Marc Miller apparait entre 2017 et 2019 comme une figure alliée aux luttes autochtones visant le maintien des langues, dans la mesure où il sort des sentiers battus pour faire entendre le kanyen’kéha et le mi’kmaw dans un lieu de reproduction du pouvoir colonial où elles ont historiquement été exclues. Seul à ce moment à pouvoir faire entendre la langue du peuple Kanyen’kehà:ka au Parlement, Miller valorise des langues et des réalités longtemps ignorées et contribue à d’importantes avancées en matière d’audibilisation des langues autochtones. Il n’échappe pourtant pas lui-même à la reproduction d’inégalités qui les maintiennent dans un rapport de subalternité coloniale (Coulthard 2021). Il est applaudi pour son geste et construit en figure humble, respectueuse, courageuse et déterminée, et ce, au Parlement comme dans les médias, au Canada et jusqu’à l’international.

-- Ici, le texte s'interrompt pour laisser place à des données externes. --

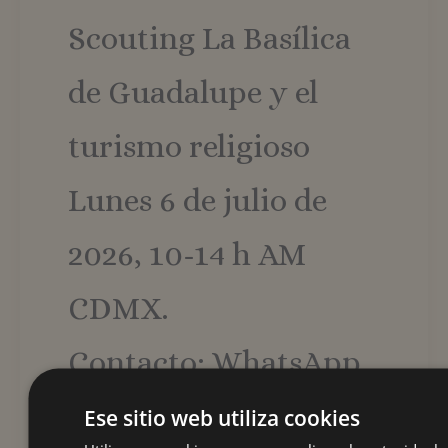
Scouting La Basílica
de Guadalupe y el
turismo religioso
Lunes 6 de julio de
2026, 10-14 h AM
CDMX.
Contacto: WhatsApp.
5520954924,
Ese sitio web utiliza cookies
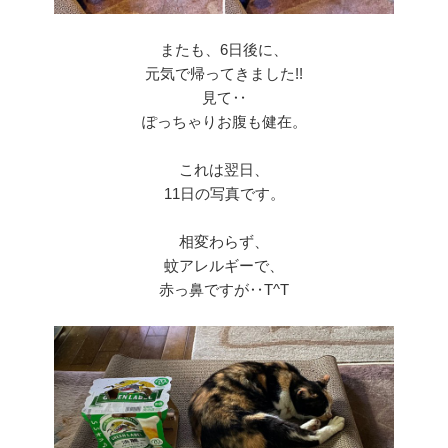
またも、6日後に、
元気で帰ってきました!!
見て‥
ぽっちゃりお腹も健在。
これは翌日、
11日の写真です。
相変わらず、
蚊アレルギーで、
赤っ鼻ですが‥T^T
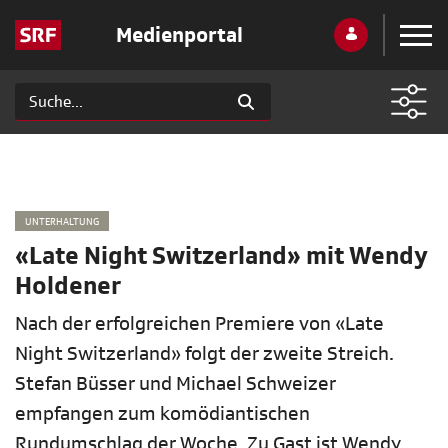
Medienportal
UNTERHALTUNG
«Late Night Switzerland» mit Wendy
Holdener
Nach der erfolgreichen Premiere von «Late
Night Switzerland» folgt der zweite Streich.
Stefan Büsser und Michael Schweizer
empfangen zum komödiantischen
Rundumschlag der Woche. Zu Gast ist Wendy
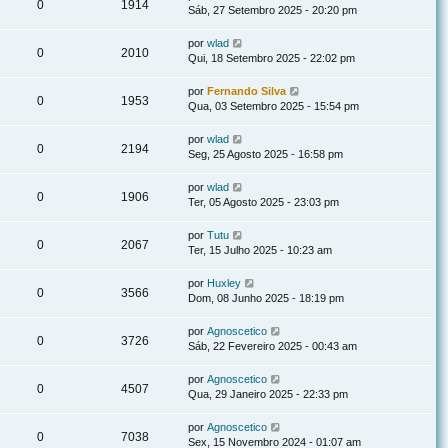
0
1914
Sáb, 27 Setembro 2025 - 20:20 pm
por
wlad
0
2010
Qui, 18 Setembro 2025 - 22:02 pm
por
Fernando Silva
0
1953
Qua, 03 Setembro 2025 - 15:54 pm
por
wlad
0
2194
Seg, 25 Agosto 2025 - 16:58 pm
por
wlad
0
1906
Ter, 05 Agosto 2025 - 23:03 pm
por
Tutu
0
2067
Ter, 15 Julho 2025 - 10:23 am
por
Huxley
0
3566
Dom, 08 Junho 2025 - 18:19 pm
por
Agnoscetico
0
3726
Sáb, 22 Fevereiro 2025 - 00:43 am
por
Agnoscetico
0
4507
Qua, 29 Janeiro 2025 - 22:33 pm
por
Agnoscetico
0
7038
Sex, 15 Novembro 2024 - 01:07 am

Sans vouloir intenter un faux procès à Miller, j’ai montré dans cet article que la réconciliation, telle qu’elle est conçue par le député et son gouvernement, suppose une position limitée, biaisée et implicite de l’allyship qui contribue à reproduire des dominations coloniales. Peut-être malgré lui, Miller s’inscrit dans une posture de « sauveur blanc », tout en renforçant un spectacle de la réconciliation (Daigle 2018; Boily et Tailleur 2022) qui est en phase avec la politique de reconnaissance de son gouvernement (Coulthard 2021) et qui bénéficie ses propres intérêts politiques. La figure d’allié qu’il incarne est ainsi pour le moins ambigüe : elle répond à des besoins réels d’audibilisation des langues autochtones, mais contribue aussi au maintien du statu quo colonial. Elle n’en demeure pas moins fertile pour de futures recherches et réflexions autour de l’allyship comme performance par la prise de parole politique et médiatique au Canada, sur lesquels je compte continuer de travailler.